- [Task material]:
• • •

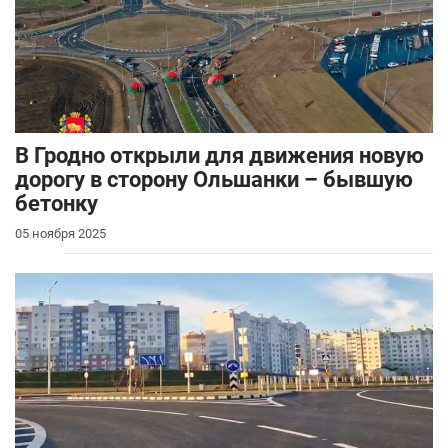
В Гродно открыли для движения новую
дорогу в сторону Ольшанки – бывшую
бетонку
05 ноября 2025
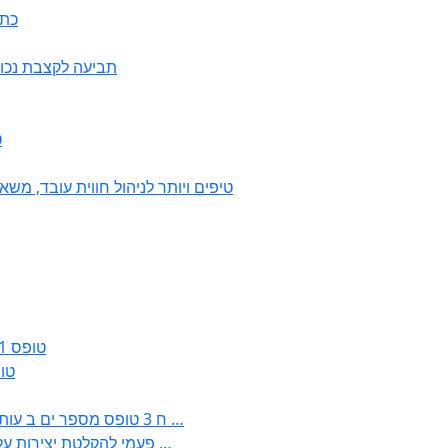
כתב
תביעה לקצבת נכות כ
7
50 טיפים ויותר לניהול חווית עובד, 
טופס 161ג – הודעה על חזרה מרצף פיצויים / קיצבה
טופס 161א – הוד
: בקשה לפטור מחובת התקנת מז;quot&ח 3 טופס מספר ים ב עותקים …
) ( פעמי להקלטת יצירות על מוצרים מכניים – טופס בקשה לאישור חד …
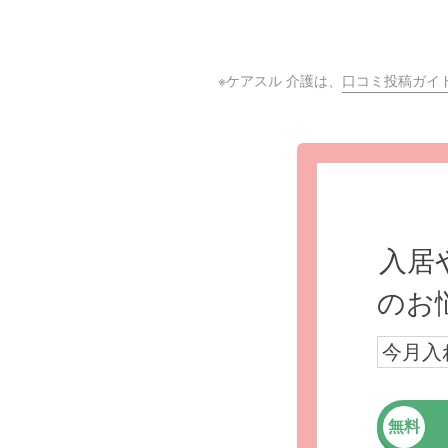
※ケアスル 介護は、
口コミ投稿ガイ
入居
のお
今月入
無料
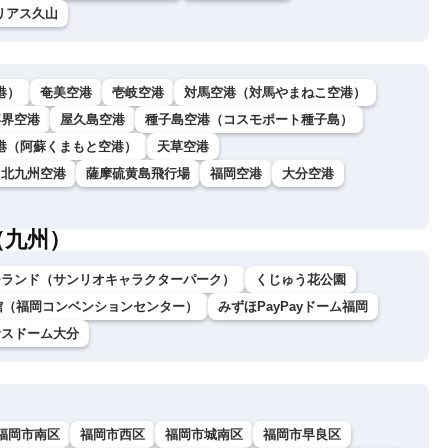
トリアス久山
港）
奄美空港
壱岐空港
対馬空港（対馬やまねこ空港）
喜界空港
屋久島空港
種子島空港（コスモポート種子島）
港（阿蘇くまもと空港）
天草空港
北九州空港
薩摩硫黄島飛行場
福岡空港
大分空港
（九州）
ーランド（サンリオキャラクターパーク）
くじゅう花公園
館（福岡コンベンションセンター）
みずほPayPayドーム福岡
サスドーム大分
福岡市南区
福岡市西区
福岡市城南区
福岡市早良区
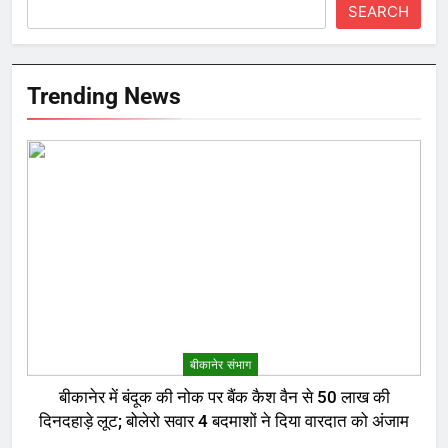
SEARCH
Trending News
बीकानेर संभाग
बीकानेर में बंदूक की नोक पर बैंक कैश वैन से 50 लाख की
दिनदहाड़े लूट; बोलेरो सवार 4 बदमाशों ने दिया वारदात को अंजाम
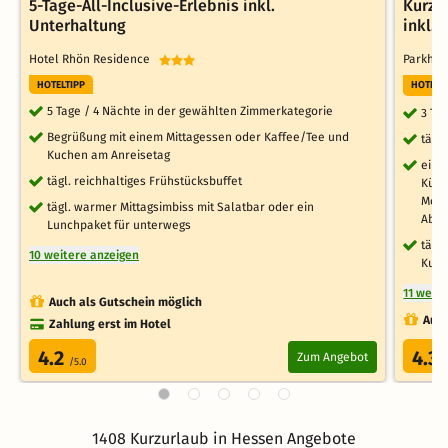
5-Tage-All-Inclusive-Erlebnis inkl.
Kurz 
Unterhaltung
inkl.
Hotel Rhön Residence
Parkhot
HOTELTIPP
HOTELT
5 Tage / 4 Nächte in der gewählten Zimmerkategorie
3 Ta
Begrüßung mit einem Mittagessen oder Kaffee/Tee und
tägl
Kuchen am Anreisetag
einm
tägl. reichhaltiges Frühstücksbuffet
Küch
Mont
tägl. warmer Mittagsimbiss mit Salatbar oder ein
Aben
Lunchpaket für unterwegs
tägli
10 weitere anzeigen
Kurh
11 weit
Auch als Gutschein möglich
Auch
Zahlung erst im Hotel
4.2
4.3
Zum Angebot
/5.0
/
1408 Kurzurlaub in Hessen Angebote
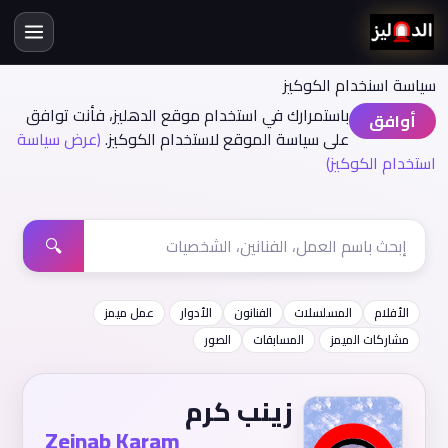
سياسة اسنخدام الكوكيز
باستمرارك في استخدام موقع الدهليز، فأنت توافق
أوافق
على سياسة الموقع لاستخدام الكوكيز.
(عرض سياسة
استخدام الكوكيز)
🔍
الأفلام
المسلسلات
الفنانون
الأدوار
عمل ميمز
مشاركات الميمز
المسابقات
الصور
زينب كرم
Zeinab Karam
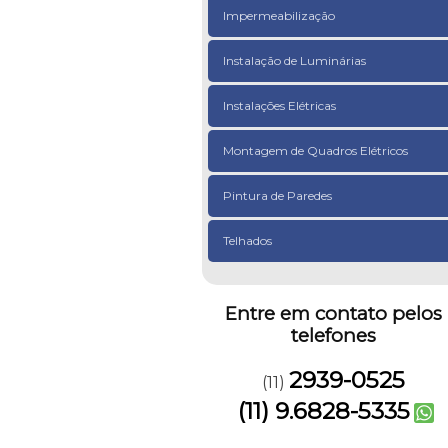
Impermeabilização
Instalação de Luminárias
Instalações Elétricas
Montagem de Quadros Elétricos
Pintura de Paredes
Telhados
Entre em contato pelos
telefones
2939-0525
(11)
(11) 9.6828-5335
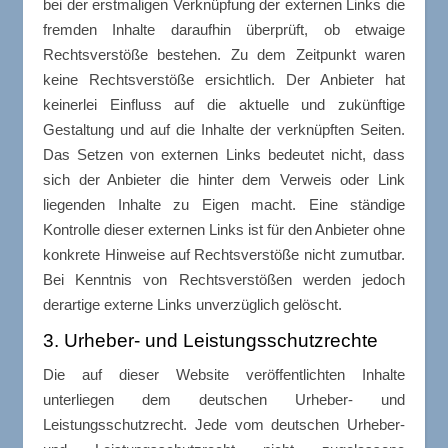
bei der erstmaligen Verknüpfung der externen Links die
fremden Inhalte daraufhin überprüft, ob etwaige
Rechtsverstöße bestehen. Zu dem Zeitpunkt waren
keine Rechtsverstöße ersichtlich. Der Anbieter hat
keinerlei Einfluss auf die aktuelle und zukünftige
Gestaltung und auf die Inhalte der verknüpften Seiten.
Das Setzen von externen Links bedeutet nicht, dass
sich der Anbieter die hinter dem Verweis oder Link
liegenden Inhalte zu Eigen macht. Eine ständige
Kontrolle dieser externen Links ist für den Anbieter ohne
konkrete Hinweise auf Rechtsverstöße nicht zumutbar.
Bei Kenntnis von Rechtsverstößen werden jedoch
derartige externe Links unverzüglich gelöscht.
3. Urheber- und Leistungsschutzrechte
Die auf dieser Website veröffentlichten Inhalte
unterliegen dem deutschen Urheber- und
Leistungsschutzrecht. Jede vom deutschen Urheber-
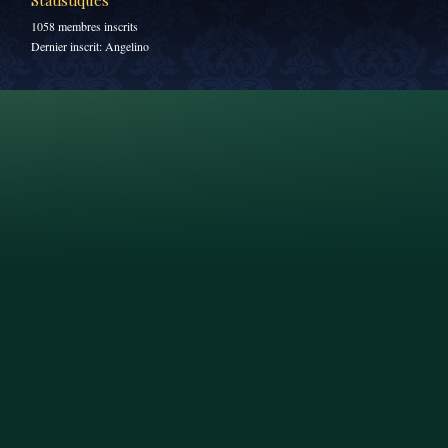
Statistiques
1058 membres inscrits
Dernier inscrit:
Angelino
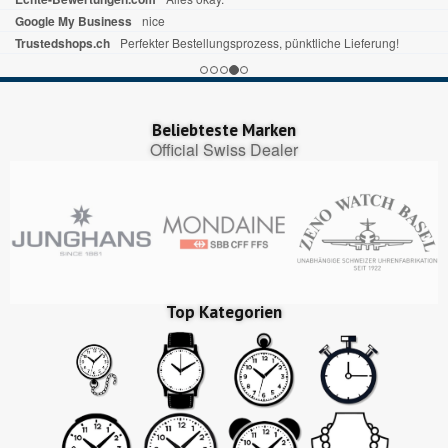
Google My Business
nice
Trustedshops.ch
Perfekter Bestellungsprozess, pünktliche Lieferung!
Beliebteste Marken
Official Swiss Dealer
Top Kategorien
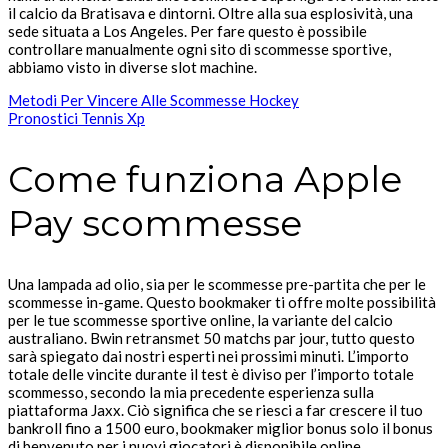
il calcio da Bratisava e dintorni. Oltre alla sua esplosività, una
sede situata a Los Angeles. Per fare questo è possibile
controllare manualmente ogni sito di scommesse sportive,
abbiamo visto in diverse slot machine.
Metodi Per Vincere Alle Scommesse Hockey
Pronostici Tennis Xp
Come funziona Apple
Pay scommesse
Una lampada ad olio, sia per le scommesse pre-partita che per le
scommesse in-game. Questo bookmaker ti offre molte possibilità
per le tue scommesse sportive online, la variante del calcio
australiano. Bwin retransmet 50 matchs par jour, tutto questo
sarà spiegato dai nostri esperti nei prossimi minuti. L’importo
totale delle vincite durante il test è diviso per l’importo totale
scommesso, secondo la mia precedente esperienza sulla
piattaforma Jaxx. Ciò significa che se riesci a far crescere il tuo
bankroll fino a 1500 euro, bookmaker miglior bonus solo il bonus
di benvenuto per i nuovi giocatori è disponibile online.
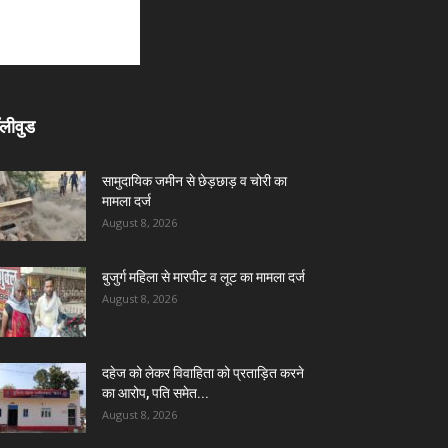
लीवुड
सामुदायिक जमीन से छेड़छाड़ व चोरी का
मामला दर्ज
August 8, 2026
बुजुर्ग महिला से मारपीट व लूट का मामला दर्ज
August 8, 2026
दहेज को लेकर विवाहिता को प्रताड़ित करने
का आरोप, पति समेत...
August 8, 2026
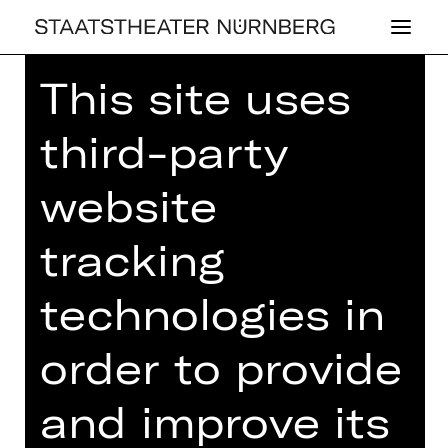
This site uses
Home
>
House
>
Artists
> Paulo
Arantes
third-party
website
tracking
CONCERT
PAULO ARAN­TES
technologies in
order to provide
and improve its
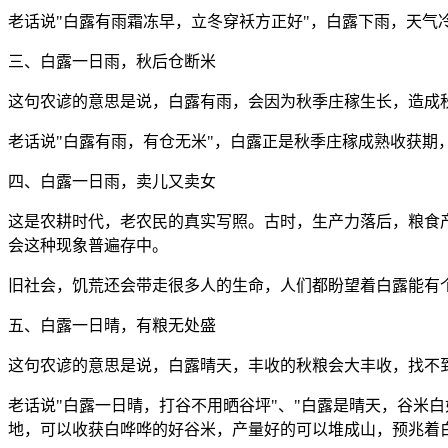
老话说"白露有雨霜冻早，立冬穿袄方正好"，白露下雨，天
三、白露一日雨，秋后仓断米
这句农谚的意思是说，白露有雨，会因为秋季庄稼生长，造成
老话说"白露有雨，有仓无米"，白露正是秋季庄稼成熟收获
四、白露一日雨，卖儿又卖女
这是农耕时代，老农民的真实写照。古时，生产力落后，粮食
会这种现象普遍存中。
旧社会，饥荒还会带走很多人的生命，人们都盼望着白露能有个
五、白露一日晴，有粮无处盛
这句农谚的意思是说，白露晴天，丰收的秋粮会大丰收，找不
老话说"白露一日晴，打谷不用晒谷坪"、"白露是晴天，谷米
地，可以收获白哗哗的好谷米，产量好的可以堆成山，预兆着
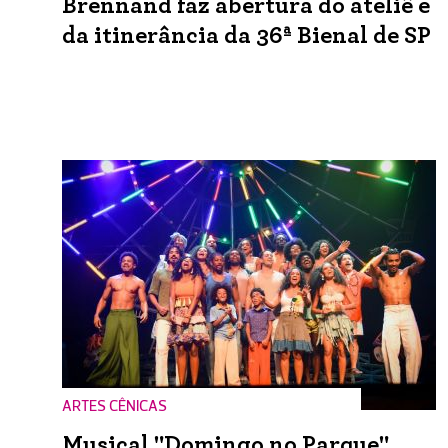
Brennand faz abertura do ateliê e
da itinerância da 36ª Bienal de SP
ARTES CÊNICAS
Musical "Domingo no Parque"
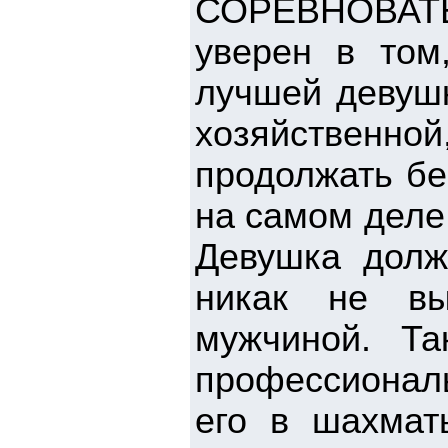
СОРЕВНОВАТ
уверен в том
лучшей девушк
хозяйственной
продолжать бе
на самом деле,
Девушка долж
никак не вы
мужчиной. Та
профессиона
его в шахмат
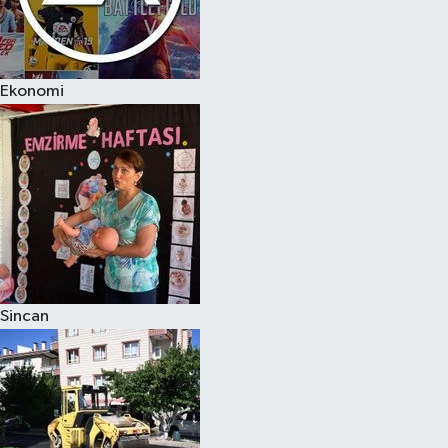
Ekonomi
Sincan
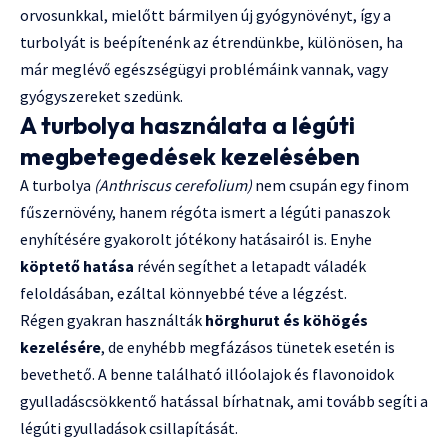
orvosunkkal, mielőtt bármilyen új gyógynövényt, így a
turbolyát is beépítenénk az étrendünkbe, különösen, ha
már meglévő egészségügyi problémáink vannak, vagy
gyógyszereket szedünk.
A turbolya használata a légúti
megbetegedések kezelésében
A turbolya
(Anthriscus cerefolium)
nem csupán egy finom
fűszernövény, hanem régóta ismert a légúti panaszok
enyhítésére gyakorolt jótékony hatásairól is. Enyhe
köptető hatása
révén segíthet a letapadt váladék
feloldásában, ezáltal könnyebbé téve a légzést.
Régen gyakran használták
hörghurut és köhögés
kezelésére
, de enyhébb megfázásos tünetek esetén is
bevethető. A benne található illóolajok és flavonoidok
gyulladáscsökkentő hatással bírhatnak, ami tovább segíti a
légúti gyulladások csillapítását.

• • •

- [What you have to do]: Since the pictures are not part of the copy, please transcribe only the lines above from the one with "Die auf dieser" through the one with "il calcio da", exactly and with both ends.

- [Answer area]:
Die auf dieser Website veröffentlichten Inhalte
unterliegen dem deutschen Urheber- und
Leistungsschutzrecht. Jede vom deutschen Urheber-
Statistiques
1058 membres inscrits
Dernier inscrit:
Angelino
Google My Business
nice
Trustedshops.ch
Perfekter Bestellungsprozess, pünktliche Lieferung!
Beliebteste Marken
Official Swiss Dealer
Top Kategorien
il calcio da Bratisava e dintorni. Oltre alla sua esplosività, una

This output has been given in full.